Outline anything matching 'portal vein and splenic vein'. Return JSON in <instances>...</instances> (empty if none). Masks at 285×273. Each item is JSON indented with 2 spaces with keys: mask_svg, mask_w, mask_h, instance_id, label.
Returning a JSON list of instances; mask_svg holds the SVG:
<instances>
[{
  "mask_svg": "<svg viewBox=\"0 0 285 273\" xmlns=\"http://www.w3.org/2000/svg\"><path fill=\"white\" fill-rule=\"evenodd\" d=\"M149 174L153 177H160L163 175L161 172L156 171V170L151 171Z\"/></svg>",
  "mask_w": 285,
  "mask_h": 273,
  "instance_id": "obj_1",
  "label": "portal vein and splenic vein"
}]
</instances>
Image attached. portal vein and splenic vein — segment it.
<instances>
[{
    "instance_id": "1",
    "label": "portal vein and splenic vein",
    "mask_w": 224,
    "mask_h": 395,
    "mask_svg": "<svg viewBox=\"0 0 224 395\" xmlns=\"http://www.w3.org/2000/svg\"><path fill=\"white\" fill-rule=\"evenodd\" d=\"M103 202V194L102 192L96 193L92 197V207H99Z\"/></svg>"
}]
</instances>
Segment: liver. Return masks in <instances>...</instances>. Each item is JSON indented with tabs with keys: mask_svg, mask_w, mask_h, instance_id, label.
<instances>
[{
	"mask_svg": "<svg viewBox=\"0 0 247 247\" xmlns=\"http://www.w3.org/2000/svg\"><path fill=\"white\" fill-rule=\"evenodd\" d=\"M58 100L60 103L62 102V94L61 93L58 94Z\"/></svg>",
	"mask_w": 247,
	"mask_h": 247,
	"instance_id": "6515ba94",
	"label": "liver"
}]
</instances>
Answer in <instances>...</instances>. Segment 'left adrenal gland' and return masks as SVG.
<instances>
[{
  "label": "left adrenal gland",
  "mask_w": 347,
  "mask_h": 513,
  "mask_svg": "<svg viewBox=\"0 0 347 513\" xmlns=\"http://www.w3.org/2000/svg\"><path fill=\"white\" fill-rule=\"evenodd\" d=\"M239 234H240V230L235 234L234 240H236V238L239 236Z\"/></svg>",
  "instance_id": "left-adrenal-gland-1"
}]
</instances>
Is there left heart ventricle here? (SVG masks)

━━━━━━━━━━━━━━━━━━━━

* Directions
Repeat the records above exactly, with nothing left out.

* Result below
Outline anything matching 'portal vein and splenic vein'. Return JSON in <instances>...</instances> (empty if none). Masks at 285×273. Each item is JSON indented with 2 spaces with keys: mask_svg, mask_w, mask_h, instance_id, label.
Returning a JSON list of instances; mask_svg holds the SVG:
<instances>
[{
  "mask_svg": "<svg viewBox=\"0 0 285 273\" xmlns=\"http://www.w3.org/2000/svg\"><path fill=\"white\" fill-rule=\"evenodd\" d=\"M149 174L153 177H160L163 175L161 172L156 171V170L151 171Z\"/></svg>",
  "mask_w": 285,
  "mask_h": 273,
  "instance_id": "obj_1",
  "label": "portal vein and splenic vein"
}]
</instances>
Image attached. portal vein and splenic vein — segment it.
<instances>
[{
    "instance_id": "1",
    "label": "portal vein and splenic vein",
    "mask_w": 224,
    "mask_h": 395,
    "mask_svg": "<svg viewBox=\"0 0 224 395\" xmlns=\"http://www.w3.org/2000/svg\"><path fill=\"white\" fill-rule=\"evenodd\" d=\"M103 202V194L102 192L96 193L92 197V207H99Z\"/></svg>"
}]
</instances>
Segment: liver. Return masks in <instances>...</instances>. Each item is JSON indented with tabs with keys: mask_svg, mask_w, mask_h, instance_id, label.
<instances>
[{
	"mask_svg": "<svg viewBox=\"0 0 247 247\" xmlns=\"http://www.w3.org/2000/svg\"><path fill=\"white\" fill-rule=\"evenodd\" d=\"M58 100L60 103L62 102V94L61 93L58 94Z\"/></svg>",
	"mask_w": 247,
	"mask_h": 247,
	"instance_id": "6515ba94",
	"label": "liver"
}]
</instances>
Answer in <instances>...</instances>. Segment 'left adrenal gland' and return masks as SVG.
<instances>
[{
  "label": "left adrenal gland",
  "mask_w": 347,
  "mask_h": 513,
  "mask_svg": "<svg viewBox=\"0 0 347 513\" xmlns=\"http://www.w3.org/2000/svg\"><path fill=\"white\" fill-rule=\"evenodd\" d=\"M239 234H240V230L235 234L234 240H236V238L239 236Z\"/></svg>",
  "instance_id": "left-adrenal-gland-1"
}]
</instances>
Is there left heart ventricle here? (SVG masks)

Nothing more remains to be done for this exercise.